DESCRIPTION OF THE TASK >>
Find the number of lines below in which the word "named" occurs. Write only that number.

(Saved data entries)
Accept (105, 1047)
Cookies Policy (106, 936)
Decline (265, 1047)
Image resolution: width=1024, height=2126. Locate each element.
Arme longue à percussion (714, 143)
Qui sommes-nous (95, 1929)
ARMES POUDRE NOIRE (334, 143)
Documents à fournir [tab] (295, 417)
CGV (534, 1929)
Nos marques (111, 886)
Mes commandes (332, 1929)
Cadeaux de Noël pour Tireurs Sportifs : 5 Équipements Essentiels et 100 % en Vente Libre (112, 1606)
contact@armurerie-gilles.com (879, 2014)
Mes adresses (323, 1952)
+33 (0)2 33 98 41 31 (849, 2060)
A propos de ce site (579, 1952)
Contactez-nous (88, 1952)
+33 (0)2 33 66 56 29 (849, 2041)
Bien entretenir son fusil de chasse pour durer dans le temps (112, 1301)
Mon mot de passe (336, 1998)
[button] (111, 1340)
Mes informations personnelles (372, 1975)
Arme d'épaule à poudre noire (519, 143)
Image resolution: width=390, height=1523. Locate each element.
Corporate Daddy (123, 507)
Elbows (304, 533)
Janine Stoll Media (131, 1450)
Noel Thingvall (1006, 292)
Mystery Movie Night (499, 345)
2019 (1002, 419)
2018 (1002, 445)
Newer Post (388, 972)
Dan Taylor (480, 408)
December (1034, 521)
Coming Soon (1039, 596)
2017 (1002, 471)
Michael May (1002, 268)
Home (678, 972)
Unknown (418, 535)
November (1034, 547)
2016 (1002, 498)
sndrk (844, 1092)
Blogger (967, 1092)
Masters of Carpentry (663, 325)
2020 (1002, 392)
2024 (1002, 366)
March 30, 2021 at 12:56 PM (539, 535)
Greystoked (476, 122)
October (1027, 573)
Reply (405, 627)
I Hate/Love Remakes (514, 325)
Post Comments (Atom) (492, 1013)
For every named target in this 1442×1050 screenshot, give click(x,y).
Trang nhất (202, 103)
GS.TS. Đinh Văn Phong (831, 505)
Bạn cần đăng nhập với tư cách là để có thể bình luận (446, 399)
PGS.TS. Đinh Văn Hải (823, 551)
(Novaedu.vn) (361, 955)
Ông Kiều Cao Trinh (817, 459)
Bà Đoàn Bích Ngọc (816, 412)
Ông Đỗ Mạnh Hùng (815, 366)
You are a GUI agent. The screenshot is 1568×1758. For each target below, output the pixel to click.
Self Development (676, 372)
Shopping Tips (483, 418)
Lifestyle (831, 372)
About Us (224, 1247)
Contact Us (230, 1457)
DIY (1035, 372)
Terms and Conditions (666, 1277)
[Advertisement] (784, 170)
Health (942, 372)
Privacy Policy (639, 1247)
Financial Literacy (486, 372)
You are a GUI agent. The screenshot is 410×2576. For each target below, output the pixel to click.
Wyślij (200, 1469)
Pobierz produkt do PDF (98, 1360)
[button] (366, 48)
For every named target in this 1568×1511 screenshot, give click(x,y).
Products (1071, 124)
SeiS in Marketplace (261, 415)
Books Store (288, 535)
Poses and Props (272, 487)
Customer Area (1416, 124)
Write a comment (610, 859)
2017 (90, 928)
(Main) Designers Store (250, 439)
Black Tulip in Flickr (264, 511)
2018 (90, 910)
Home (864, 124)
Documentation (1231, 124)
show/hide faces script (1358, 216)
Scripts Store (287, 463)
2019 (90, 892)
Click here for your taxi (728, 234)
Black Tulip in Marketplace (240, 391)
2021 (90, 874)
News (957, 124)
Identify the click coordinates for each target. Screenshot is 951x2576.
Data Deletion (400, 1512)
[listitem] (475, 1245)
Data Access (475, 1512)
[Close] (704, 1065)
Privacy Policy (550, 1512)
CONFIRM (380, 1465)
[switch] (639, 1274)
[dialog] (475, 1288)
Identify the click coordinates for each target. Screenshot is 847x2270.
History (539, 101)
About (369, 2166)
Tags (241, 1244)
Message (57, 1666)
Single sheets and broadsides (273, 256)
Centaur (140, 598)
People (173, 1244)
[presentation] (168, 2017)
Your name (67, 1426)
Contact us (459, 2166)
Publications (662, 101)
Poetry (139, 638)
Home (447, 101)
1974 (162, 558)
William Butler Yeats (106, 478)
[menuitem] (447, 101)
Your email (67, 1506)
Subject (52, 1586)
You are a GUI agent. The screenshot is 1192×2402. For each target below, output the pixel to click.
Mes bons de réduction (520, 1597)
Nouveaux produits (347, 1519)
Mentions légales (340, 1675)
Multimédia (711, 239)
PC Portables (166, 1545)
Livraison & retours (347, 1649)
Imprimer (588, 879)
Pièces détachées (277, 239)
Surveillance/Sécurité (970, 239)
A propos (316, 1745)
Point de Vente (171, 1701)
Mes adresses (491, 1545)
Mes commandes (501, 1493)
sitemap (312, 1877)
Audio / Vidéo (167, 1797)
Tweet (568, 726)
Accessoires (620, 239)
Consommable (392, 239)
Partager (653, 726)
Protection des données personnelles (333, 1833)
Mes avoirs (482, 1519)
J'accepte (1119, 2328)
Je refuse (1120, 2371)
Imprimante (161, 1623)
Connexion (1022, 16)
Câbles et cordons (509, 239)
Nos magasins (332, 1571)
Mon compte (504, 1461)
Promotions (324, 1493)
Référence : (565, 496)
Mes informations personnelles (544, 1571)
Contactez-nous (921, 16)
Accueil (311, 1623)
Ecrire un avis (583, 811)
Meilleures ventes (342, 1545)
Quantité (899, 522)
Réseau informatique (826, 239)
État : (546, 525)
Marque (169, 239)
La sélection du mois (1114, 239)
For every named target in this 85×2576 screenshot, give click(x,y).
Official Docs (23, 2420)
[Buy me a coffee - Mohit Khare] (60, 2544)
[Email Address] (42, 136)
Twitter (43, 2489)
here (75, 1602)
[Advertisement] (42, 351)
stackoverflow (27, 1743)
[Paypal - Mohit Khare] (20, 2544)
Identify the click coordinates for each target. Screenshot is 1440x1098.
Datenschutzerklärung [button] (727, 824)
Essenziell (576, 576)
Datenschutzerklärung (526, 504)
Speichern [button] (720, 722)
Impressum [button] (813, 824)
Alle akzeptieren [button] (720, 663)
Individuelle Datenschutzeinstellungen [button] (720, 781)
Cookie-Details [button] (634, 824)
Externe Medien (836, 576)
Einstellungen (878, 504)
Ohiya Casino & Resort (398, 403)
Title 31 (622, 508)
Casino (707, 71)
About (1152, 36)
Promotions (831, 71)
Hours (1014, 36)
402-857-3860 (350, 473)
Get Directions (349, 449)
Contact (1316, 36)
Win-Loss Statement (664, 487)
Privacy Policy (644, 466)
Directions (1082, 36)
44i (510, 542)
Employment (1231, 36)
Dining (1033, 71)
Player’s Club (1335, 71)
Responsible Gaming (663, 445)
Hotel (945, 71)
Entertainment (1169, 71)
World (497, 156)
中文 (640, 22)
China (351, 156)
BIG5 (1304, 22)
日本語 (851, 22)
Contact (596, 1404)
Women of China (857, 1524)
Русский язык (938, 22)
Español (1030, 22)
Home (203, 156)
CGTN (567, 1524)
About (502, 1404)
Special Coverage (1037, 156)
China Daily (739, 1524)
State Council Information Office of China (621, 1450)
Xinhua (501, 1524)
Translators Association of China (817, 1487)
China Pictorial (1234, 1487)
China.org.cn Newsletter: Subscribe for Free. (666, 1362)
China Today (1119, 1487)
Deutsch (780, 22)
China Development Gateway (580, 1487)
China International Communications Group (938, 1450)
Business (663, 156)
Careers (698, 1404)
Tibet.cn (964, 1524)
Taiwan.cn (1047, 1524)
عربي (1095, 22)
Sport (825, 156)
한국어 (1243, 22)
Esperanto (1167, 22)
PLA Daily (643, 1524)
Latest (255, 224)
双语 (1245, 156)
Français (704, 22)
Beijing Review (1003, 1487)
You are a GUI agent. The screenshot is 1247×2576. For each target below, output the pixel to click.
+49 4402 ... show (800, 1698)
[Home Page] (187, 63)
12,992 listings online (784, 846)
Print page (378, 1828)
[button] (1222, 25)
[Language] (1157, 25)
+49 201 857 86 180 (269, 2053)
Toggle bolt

EXPECTED ANSWER >>
3